[Start of Attachment]

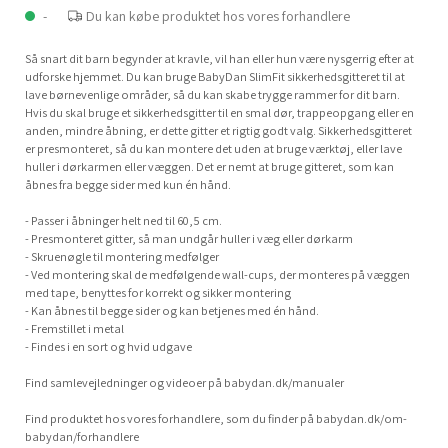
-
Du kan købe produktet hos vores forhandlere
Så snart dit barn begynder at kravle, vil han eller hun være nysgerrig efter at
udforske hjemmet. Du kan bruge BabyDan SlimFit sikkerhedsgitteret til at
lave børnevenlige områder, så du kan skabe trygge rammer for dit barn.
Hvis du skal bruge et sikkerhedsgitter til en smal dør, trappeopgang eller en
anden, mindre åbning, er dette gitter et rigtig godt valg. Sikkerhedsgitteret
er presmonteret, så du kan montere det uden at bruge værktøj, eller lave
huller i dørkarmen eller væggen. Det er nemt at bruge gitteret, som kan
åbnes fra begge sider med kun én hånd.
- Passer i åbninger helt ned til 60,5 cm.
- Presmonteret gitter, så man undgår huller i væg eller dørkarm
- Skruenøgle til montering medfølger
- Ved montering skal de medfølgende wall-cups, der monteres på væggen
med tape, benyttes for korrekt og sikker montering
- Kan åbnes til begge sider og kan betjenes med én hånd.
- Fremstillet i metal
- Findes i en sort og hvid udgave
Find samlevejledninger og videoer på babydan.dk/manualer
Find produktet hos vores forhandlere, som du finder på babydan.dk/om-
babydan/forhandlere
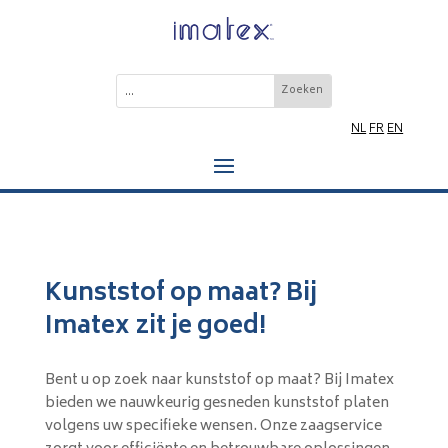
NL
FR
EN
Kunststof op maat? Bij
Imatex zit je goed!
Bent u op zoek naar kunststof op maat? Bij Imatex
bieden we nauwkeurig gesneden kunststof platen
volgens uw specifieke wensen. Onze zaagservice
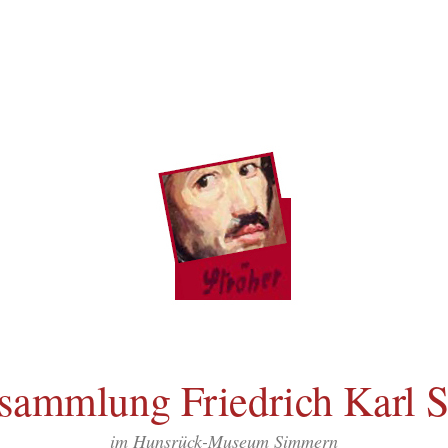
sammlung Friedrich Karl S
im Hunsrück-Museum Simmern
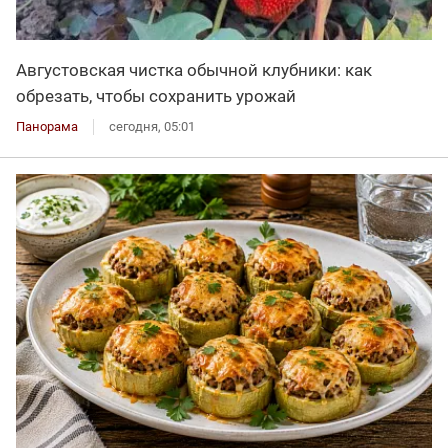
Августовская чистка обычной клубники: как
обрезать, чтобы сохранить урожай
Панорама
сегодня, 05:01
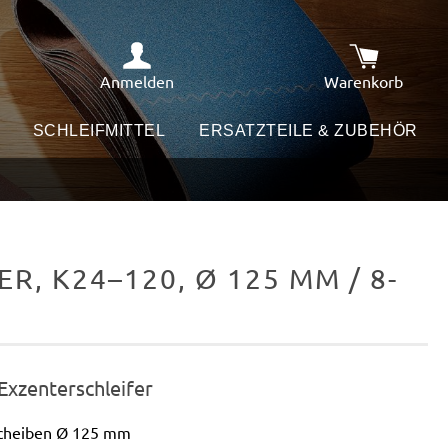
Anmelden
Warenkorb
Warenkorb e
SCHLEIFMITTEL
ERSATZTEILE & ZUBEHÖR
, K24–120, Ø 125 MM / 8-
 Exzenterschleifer
scheiben Ø 125 mm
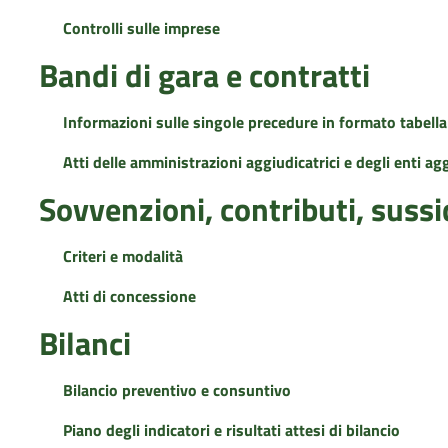
Controlli sulle imprese
Bandi di gara e contratti
Informazioni sulle singole precedure in formato tabella
Atti delle amministrazioni aggiudicatrici e degli enti a
Sovvenzioni, contributi, suss
Criteri e modalità
Atti di concessione
Bilanci
Bilancio preventivo e consuntivo
Piano degli indicatori e risultati attesi di bilancio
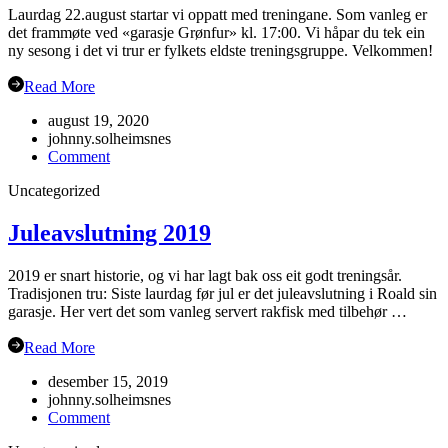
Laurdag 22.august startar vi oppatt med treningane. Som vanleg er
det frammøte ved «garasje Grønfur» kl. 17:00. Vi håpar du tek ein
ny sesong i det vi trur er fylkets eldste treningsgruppe. Velkommen!
Read More
august 19, 2020
johnny.solheimsnes
on
Comment
Haustsementer
Uncategorized
2020
Juleavslutning 2019
2019 er snart historie, og vi har lagt bak oss eit godt treningsår.
Tradisjonen tru: Siste laurdag før jul er det juleavslutning i Roald sin
garasje. Her vert det som vanleg servert rakfisk med tilbehør …
Read More
desember 15, 2019
johnny.solheimsnes
on
Comment
Juleavslutning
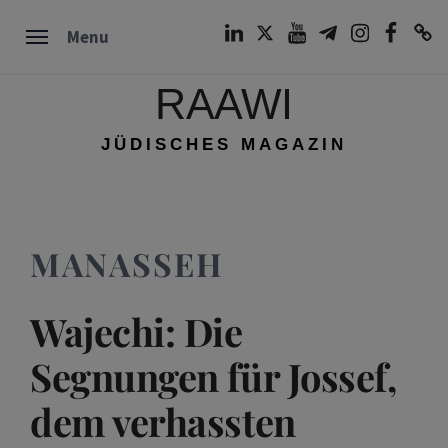
Skip
LinkedIn
Twitter
Youtube
Telegram
Instagram
Facebook
TikTok
Menu
to
content
RAAWI
JÜDISCHES MAGAZIN
MANASSEH
Wajechi: Die
Segnungen für Jossef,
dem verhassten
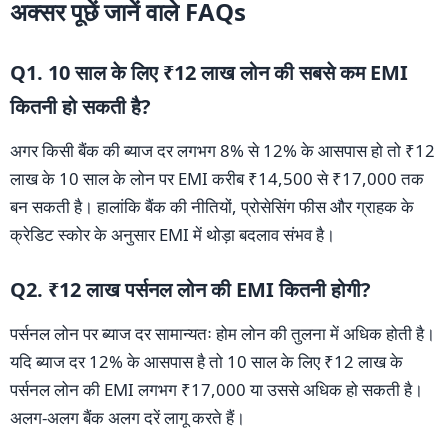
अक्सर पूछें जानें वाले FAQs
Q1. 10 साल के लिए ₹12 लाख लोन की सबसे कम EMI
कितनी हो सकती है?
अगर किसी बैंक की ब्याज दर लगभग 8% से 12% के आसपास हो तो ₹12
लाख के 10 साल के लोन पर EMI करीब ₹14,500 से ₹17,000 तक
बन सकती है। हालांकि बैंक की नीतियों, प्रोसेसिंग फीस और ग्राहक के
क्रेडिट स्कोर के अनुसार EMI में थोड़ा बदलाव संभव है।
Q2. ₹12 लाख पर्सनल लोन की EMI कितनी होगी?
पर्सनल लोन पर ब्याज दर सामान्यतः होम लोन की तुलना में अधिक होती है।
यदि ब्याज दर 12% के आसपास है तो 10 साल के लिए ₹12 लाख के
पर्सनल लोन की EMI लगभग ₹17,000 या उससे अधिक हो सकती है।
अलग-अलग बैंक अलग दरें लागू करते हैं।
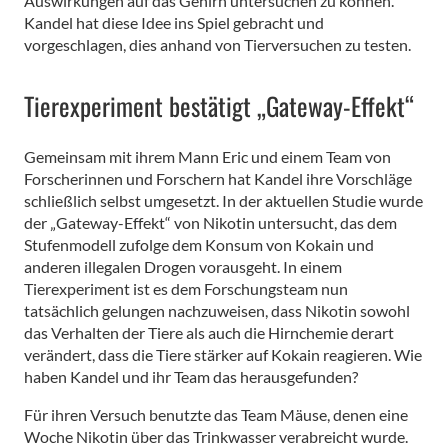
Auswirkungen auf das Gehirn untersuchen zu können.
Kandel hat diese Idee ins Spiel gebracht und
vorgeschlagen, dies anhand von Tierversuchen zu testen.
Tierexperiment bestätigt „Gateway-Effekt“
Gemeinsam mit ihrem Mann Eric und einem Team von
Forscherinnen und Forschern hat Kandel ihre Vorschläge
schließlich selbst umgesetzt. In der aktuellen Studie wurde
der „Gateway-Effekt“ von Nikotin untersucht, das dem
Stufenmodell zufolge dem Konsum von Kokain und
anderen illegalen Drogen vorausgeht. In einem
Tierexperiment ist es dem Forschungsteam nun
tatsächlich gelungen nachzuweisen, dass Nikotin sowohl
das Verhalten der Tiere als auch die Hirnchemie derart
verändert, dass die Tiere stärker auf Kokain reagieren. Wie
haben Kandel und ihr Team das herausgefunden?
Für ihren Versuch benutzte das Team Mäuse, denen eine
Woche Nikotin über das Trinkwasser verabreicht wurde.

[End of Attachment]

## Task requirements:
Write back word for word every line in the entries above from the one with "sammlung Friedrich Karl S" to the one with "Exzenterschleifer", ends included, and none of the pictures.

## Answer section:
sammlung Friedrich Karl S
im Hunsrück-Museum Simmern
Августовская чистка обычной клубники: как
обрезать, чтобы сохранить урожай
Панорама
сегодня, 05:01
Anmelden
Warenkorb
Warenkorb e
SCHLEIFMITTEL
ERSATZTEILE & ZUBEHÖR
, K24–120, Ø 125 MM / 8-
 Exzenterschleifer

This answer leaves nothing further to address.